You need to create standard compliant pages that will therefore have the greatest change of working in most of the thousands of different browsers people use. You also need to deal with any browser that doesn’t fully support the standards which has a large enough market share for that particular web site to make it necessary to specifically support that browser. You may want to charge extra for such support but you should at least offer the option.

That is a bad way to do things. Customers are stupid. They think what they see is exactly how everyone is going to see, which is far from true. More so than being worried about what the customer sees is what the audiences experience will be. Most likely the audience is going to consist of a bunch of IE users. So while it may be great the customer has a good experience, its more important that their audience has a good experience from a business aspect. So it really is a developers and designers duty to make sure of that within reason. Things may break in IE11 but that is just something that will need to be dealt with at that time. Seems like this is more so an issue with the developers being lazy or project deadlines being to tight. In the case of the later I guess its just a consequence of low balling projects. In case of the former were there is enough time than perhaps you need to start cleaning house. In either case it sounds like the people whom work on the front-end aren’t very passionate or good at what they do. I always go though Safari, IE6, IE7, IE8, chrome and opera after I have everything looking good in FF… always. Recently smart phones to.

Off Topic:

I’m sure your customers won’t be pleased to hear that. What if I happened to be a customer of yours? I might opt to go elsewhere if that’s what you actually think about your customers. There’s probably a more tactful way to put that :wink:

I always assume that people have no idea what they are doing which yields more usable, cross-browser compatible and robust software.
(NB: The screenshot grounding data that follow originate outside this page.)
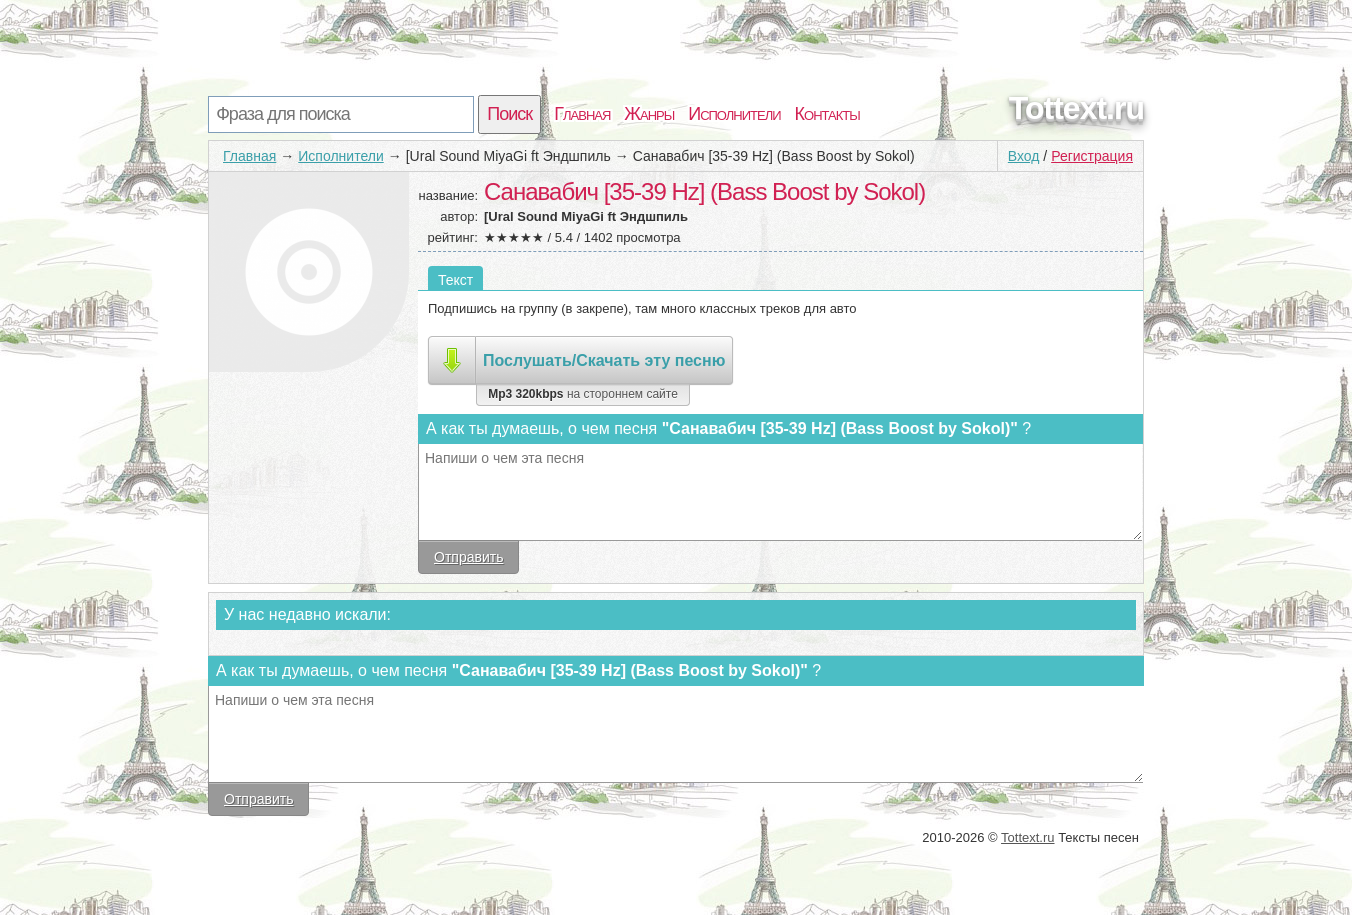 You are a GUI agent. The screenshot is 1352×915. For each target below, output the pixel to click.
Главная (582, 114)
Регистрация (1092, 156)
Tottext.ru (1076, 108)
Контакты (827, 114)
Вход (1024, 156)
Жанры (649, 114)
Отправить (468, 557)
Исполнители (734, 114)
When people complain that software is to hard to use it is because it wasn’t created with someone stupid in mind. Make few assumptions about the user and there will be less issues down the line. When I have the freedom to I always strive for a dumb interface over one that assumes the user knows anything at all.

That’s a bit of a cop out. People are really busy, and don’t have time to get a new 3-year degree every time they want to try out a new program. OK, some things just take time, but a lot of software is hard to use because the developers—though clever enough to create the software—have no idea how to explain what it does or how to use it. It’s all too common, and really quite sad IMHO.

My blog design also have the same problem since I make it my self and honestly I have no more knowledge about cross browsing. this blog is compatible with all firefox version but the problem in older IE6. I think a link to upgrade browsers could not be the wrong thing.

Best Regards!

Its great to have your website compatible in all browsers, but there has to be a stopping point. I feel that IE6 is a stopping point, Microsoft is even stopping support on it and putting IE updates in their window updates.

The number of people using IE7 ands earlier now is falling so fast that you will probably never get a huge number of visitors using those browsers. So spending big money to get the pages to look the same for that handful as it does for everyone else is a waste of that money. As long as the pages look acceptable in those antiques and still work it doesn’t matter that the page looks nothing like how it looks in modern browsers. Around 2004/5 there was a period when taking that same attitude to Netscape 4 meant that those using more modern browsers could be presented with nice looking pages using CSS while those using Netscape got little more than the plain text and content images.

Our web page designers and web programmers always have different browsers (updated and not) to check if the pages have any browsing error when viewed. I think it’s a good practice to make a quality check of the web pages posted in the website with regards with the browsers that the users might be using for it.